The Great Chain on Urantia
by
Book Details
About the Book
Many people are familiar to some degree with the yeti, or abominable snowman; it is less well known that other varieties of apemen wander the remote reaches of Asia, and one type, the Almas, is reputed to take a strong interest in human females.
In Dec 1940, in the tiny mountain kingdom of Bhutan, an exotic country unique in having taken the yeti as its totem animal, a baby boy is left at the gate of a monastery.
The resident monks are mystified to find that the baby is covered with fur, and they fear this child may be some sort of avatar, some freak of nature. But, good souls that they are, they take it in.
One day a band of Chinese cavalry suddenly appears out of nowhere and occupies the monastery. Little Jack, having scampered off into the woods, watches in horror as the soldiers shoot the abbot, and march the other monks off into the hills.
What can he do?
That night he takes a horse and heads for the nearest population center, where he hopes to find a boy he met on a previous visit.
But his young friend has gone back to the family home in Maryland.
Now what?
Follow Jack, to Holland. Go with him to Canada, and watch him as he struggles with his identity crisis, as he grows and develops, and becomes a troubled young thinker.

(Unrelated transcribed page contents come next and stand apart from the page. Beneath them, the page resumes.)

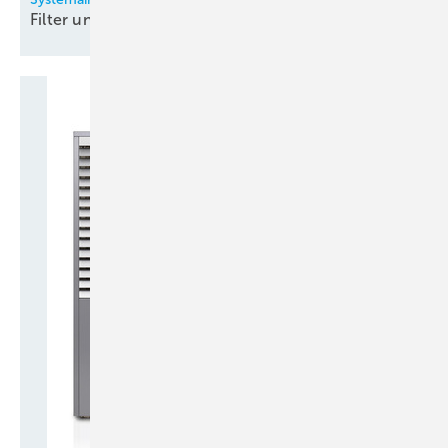
Filter und
Filtergeräte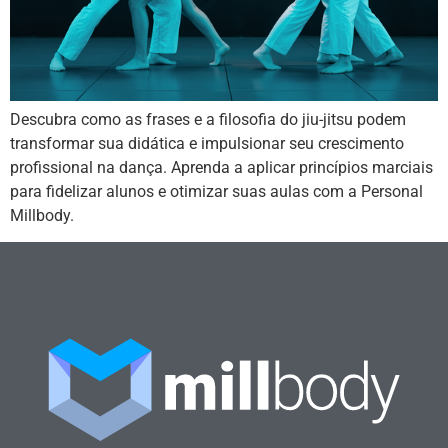
Descubra como as frases e a filosofia do jiu-jitsu podem
transformar sua didática e impulsionar seu crescimento
profissional na dança. Aprenda a aplicar princípios marciais
para fidelizar alunos e otimizar suas aulas com a Personal
Millbody.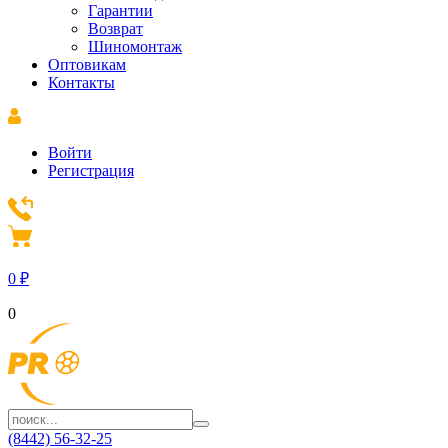
Гарантии
Возврат
Шиномонтаж
Оптовикам
Контакты
Войти
Регистрация
0
₽
0
(8442) 56-32-25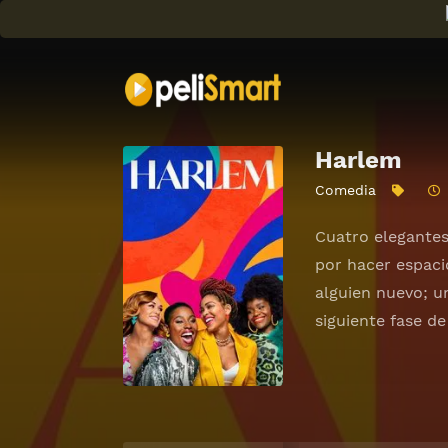
Harlem
Comedia
Cuatro elegantes
por hacer espaci
alguien nuevo; u
siguiente fase de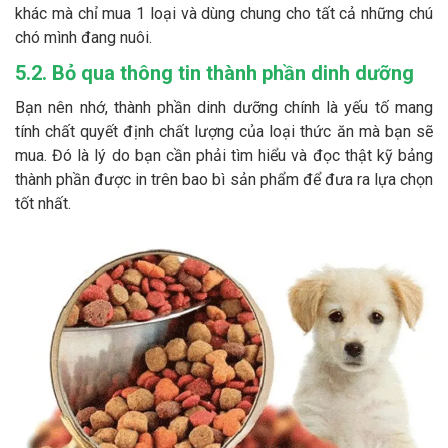
khác mà chỉ mua 1 loại và dùng chung cho tất cả những chú
chó mình đang nuôi.
5.2. Bỏ qua thông tin thành phần dinh dưỡng
Bạn nên nhớ, thành phần dinh dưỡng chính là yếu tố mang
tính chất quyết định chất lượng của loại thức ăn mà bạn sẽ
mua. Đó là lý do bạn cần phải tìm hiểu và đọc thật kỹ bảng
thành phần được in trên bao bì sản phẩm để đưa ra lựa chọn
tốt nhất.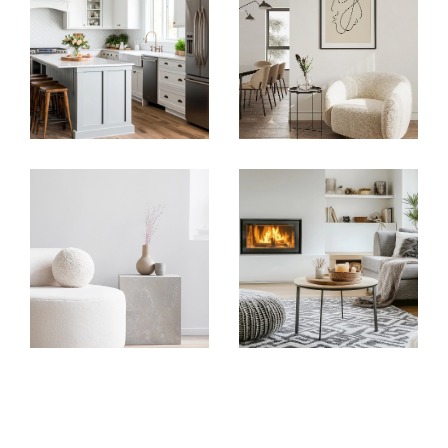
d’exception
Gestion locative à Bordeaux et alentours
, avec un
accompagnement sur mesure pour optimiser votre
investissement
Conseils personnalisés
et estimation précise de
votre bien
En combinant les meilleurs outils digitaux avec un
accompagnement humain et attentif, nous vous
offrons un service immobilier de qualité, adapté à
vos besoins et à vos attentes.
Pourquoi choisir Goya Immobilier ?
Proximité et écoute
: une agence à taille humaine,
réactive et engagée
Parfaite connaissance du
marché immobilier
bordelais
et de ses quartiers
Des solutions adaptées pour réussir votre projet, que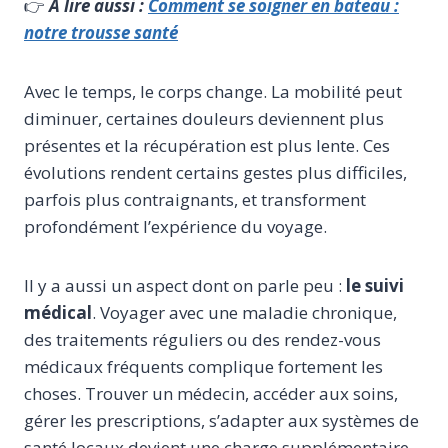
👉
À
lire aussi :
Comment se soigner en bateau :
notre trousse santé
Avec le temps, le corps change. La mobilité peut
diminuer, certaines douleurs deviennent plus
présentes et la récupération est plus lente. Ces
évolutions rendent certains gestes plus difficiles,
parfois plus contraignants, et transforment
profondément l’expérience du voyage.
Il y a aussi un aspect dont on parle peu :
le
suivi
médical
. Voyager avec une maladie chronique,
des traitements réguliers ou des rendez-vous
médicaux fréquents complique fortement les
choses. Trouver un médecin, accéder aux soins,
gérer les prescriptions, s’adapter aux systèmes de
santé locaux devient une charge supplémentaire,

Witness his meeting with the woman who abandoned him so long ago in front of that monastery, his real mother.
And listen to him in his later years as he challenges current deep physics, confronts a lecture hall of scientists, and delivers his paper on space and time.
About the Author
Nicholas Snoek was born in Holland in 1940, grew up in British Columbia, Canada, a UBC honours in Englsh grad sawmilling until 1979; off to Ontario to work at management accounting in the Tri-City area until 1997 and currently lives there in Cambridge with his wife Barbara, operating a computerized embroidery business.